⟨

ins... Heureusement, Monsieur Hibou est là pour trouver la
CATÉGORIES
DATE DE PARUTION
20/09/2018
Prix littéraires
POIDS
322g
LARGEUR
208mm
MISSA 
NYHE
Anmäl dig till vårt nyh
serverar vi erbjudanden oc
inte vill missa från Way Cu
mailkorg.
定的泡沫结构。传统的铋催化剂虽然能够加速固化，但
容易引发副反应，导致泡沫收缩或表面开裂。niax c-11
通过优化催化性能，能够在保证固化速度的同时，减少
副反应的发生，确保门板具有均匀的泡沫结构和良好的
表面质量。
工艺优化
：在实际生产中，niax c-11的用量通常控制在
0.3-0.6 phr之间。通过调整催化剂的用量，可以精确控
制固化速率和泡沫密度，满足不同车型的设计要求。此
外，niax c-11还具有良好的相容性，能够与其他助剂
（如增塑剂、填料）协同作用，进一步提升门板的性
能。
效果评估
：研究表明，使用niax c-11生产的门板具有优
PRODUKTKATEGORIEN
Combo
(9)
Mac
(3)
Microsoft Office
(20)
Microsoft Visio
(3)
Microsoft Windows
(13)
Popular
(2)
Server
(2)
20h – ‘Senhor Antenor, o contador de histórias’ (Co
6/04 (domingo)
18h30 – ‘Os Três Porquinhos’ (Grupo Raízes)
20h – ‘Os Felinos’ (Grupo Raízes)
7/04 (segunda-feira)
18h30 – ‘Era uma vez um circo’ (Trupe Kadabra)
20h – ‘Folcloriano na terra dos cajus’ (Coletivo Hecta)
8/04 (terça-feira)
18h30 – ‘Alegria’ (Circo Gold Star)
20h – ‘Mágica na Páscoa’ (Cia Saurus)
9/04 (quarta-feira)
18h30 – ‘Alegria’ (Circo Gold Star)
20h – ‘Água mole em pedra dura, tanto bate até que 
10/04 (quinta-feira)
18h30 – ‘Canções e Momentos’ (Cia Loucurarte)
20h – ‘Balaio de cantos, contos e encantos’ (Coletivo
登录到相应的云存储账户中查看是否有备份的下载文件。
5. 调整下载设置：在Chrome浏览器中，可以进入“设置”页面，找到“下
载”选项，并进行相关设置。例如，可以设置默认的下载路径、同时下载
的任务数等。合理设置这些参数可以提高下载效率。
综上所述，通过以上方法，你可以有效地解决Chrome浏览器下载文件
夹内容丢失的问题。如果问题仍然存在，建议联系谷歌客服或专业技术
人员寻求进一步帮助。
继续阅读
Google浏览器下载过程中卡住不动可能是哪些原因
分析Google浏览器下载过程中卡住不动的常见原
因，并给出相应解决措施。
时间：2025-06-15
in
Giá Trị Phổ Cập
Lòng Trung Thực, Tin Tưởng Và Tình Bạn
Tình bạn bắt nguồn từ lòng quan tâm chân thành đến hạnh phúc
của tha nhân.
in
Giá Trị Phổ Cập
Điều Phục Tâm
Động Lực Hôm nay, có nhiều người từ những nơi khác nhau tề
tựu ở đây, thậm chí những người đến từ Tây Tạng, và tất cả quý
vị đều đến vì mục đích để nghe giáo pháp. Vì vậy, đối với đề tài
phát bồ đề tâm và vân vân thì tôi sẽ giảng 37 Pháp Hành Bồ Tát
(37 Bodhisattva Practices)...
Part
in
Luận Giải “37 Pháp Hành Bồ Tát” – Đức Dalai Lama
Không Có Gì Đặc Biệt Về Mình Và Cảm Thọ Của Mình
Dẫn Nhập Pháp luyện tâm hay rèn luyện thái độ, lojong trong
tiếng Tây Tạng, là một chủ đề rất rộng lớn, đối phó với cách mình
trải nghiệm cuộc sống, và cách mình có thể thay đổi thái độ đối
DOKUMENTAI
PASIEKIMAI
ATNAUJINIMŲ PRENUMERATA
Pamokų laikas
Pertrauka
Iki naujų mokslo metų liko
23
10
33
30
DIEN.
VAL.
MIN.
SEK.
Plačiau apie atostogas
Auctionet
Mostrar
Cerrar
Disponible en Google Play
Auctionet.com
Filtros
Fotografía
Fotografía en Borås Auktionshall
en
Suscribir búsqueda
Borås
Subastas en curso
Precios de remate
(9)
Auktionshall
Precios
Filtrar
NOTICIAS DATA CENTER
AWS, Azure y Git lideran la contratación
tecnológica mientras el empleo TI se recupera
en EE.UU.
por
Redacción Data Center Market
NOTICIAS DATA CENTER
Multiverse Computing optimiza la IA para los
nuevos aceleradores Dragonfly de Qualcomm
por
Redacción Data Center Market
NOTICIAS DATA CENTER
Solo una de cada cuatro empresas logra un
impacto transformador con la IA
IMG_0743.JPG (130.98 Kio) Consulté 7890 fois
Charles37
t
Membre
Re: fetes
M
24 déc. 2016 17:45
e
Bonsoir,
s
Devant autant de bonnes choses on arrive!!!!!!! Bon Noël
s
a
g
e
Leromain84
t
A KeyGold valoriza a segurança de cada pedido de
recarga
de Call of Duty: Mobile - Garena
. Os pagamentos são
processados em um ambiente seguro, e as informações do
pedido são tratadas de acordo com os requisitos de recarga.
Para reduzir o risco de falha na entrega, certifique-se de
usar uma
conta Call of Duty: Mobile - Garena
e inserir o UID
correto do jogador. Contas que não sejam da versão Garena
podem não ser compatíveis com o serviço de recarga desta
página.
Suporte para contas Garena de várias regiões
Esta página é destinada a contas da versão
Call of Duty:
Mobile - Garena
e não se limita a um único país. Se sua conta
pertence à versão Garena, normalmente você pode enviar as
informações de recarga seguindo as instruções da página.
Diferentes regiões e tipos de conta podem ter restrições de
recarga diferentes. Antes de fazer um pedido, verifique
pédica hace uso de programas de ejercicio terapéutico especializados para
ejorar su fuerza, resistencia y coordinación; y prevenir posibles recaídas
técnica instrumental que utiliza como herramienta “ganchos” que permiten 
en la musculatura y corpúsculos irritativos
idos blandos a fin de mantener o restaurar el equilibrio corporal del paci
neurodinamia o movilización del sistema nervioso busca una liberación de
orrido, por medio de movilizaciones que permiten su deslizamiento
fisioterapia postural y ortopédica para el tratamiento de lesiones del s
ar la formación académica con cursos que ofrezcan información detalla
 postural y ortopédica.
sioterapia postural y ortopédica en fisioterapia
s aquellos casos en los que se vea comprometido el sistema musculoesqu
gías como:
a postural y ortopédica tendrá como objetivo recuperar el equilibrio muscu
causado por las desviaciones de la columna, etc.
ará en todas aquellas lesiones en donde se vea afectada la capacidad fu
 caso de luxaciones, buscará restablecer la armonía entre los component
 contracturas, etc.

⟩

Assigned task:
Output only the lines from the one that contains "idos blandos a" through the final line of the records, exactly as given.

Output for this task:
idos blandos a fin de mantener o restaurar el equilibrio corporal del paci
neurodinamia o movilización del sistema nervioso busca una liberación de
orrido, por medio de movilizaciones que permiten su deslizamiento
fisioterapia postural y ortopédica para el tratamiento de lesiones del s
ar la formación académica con cursos que ofrezcan información detalla
 postural y ortopédica.
sioterapia postural y ortopédica en fisioterapia
s aquellos casos en los que se vea comprometido el sistema musculoesqu
gías como:
a postural y ortopédica tendrá como objetivo recuperar el equilibrio muscu
causado por las desviaciones de la columna, etc.
ará en todas aquellas lesiones en donde se vea afectada la capacidad fu
 caso de luxaciones, buscará restablecer la armonía entre los component
 contracturas, etc.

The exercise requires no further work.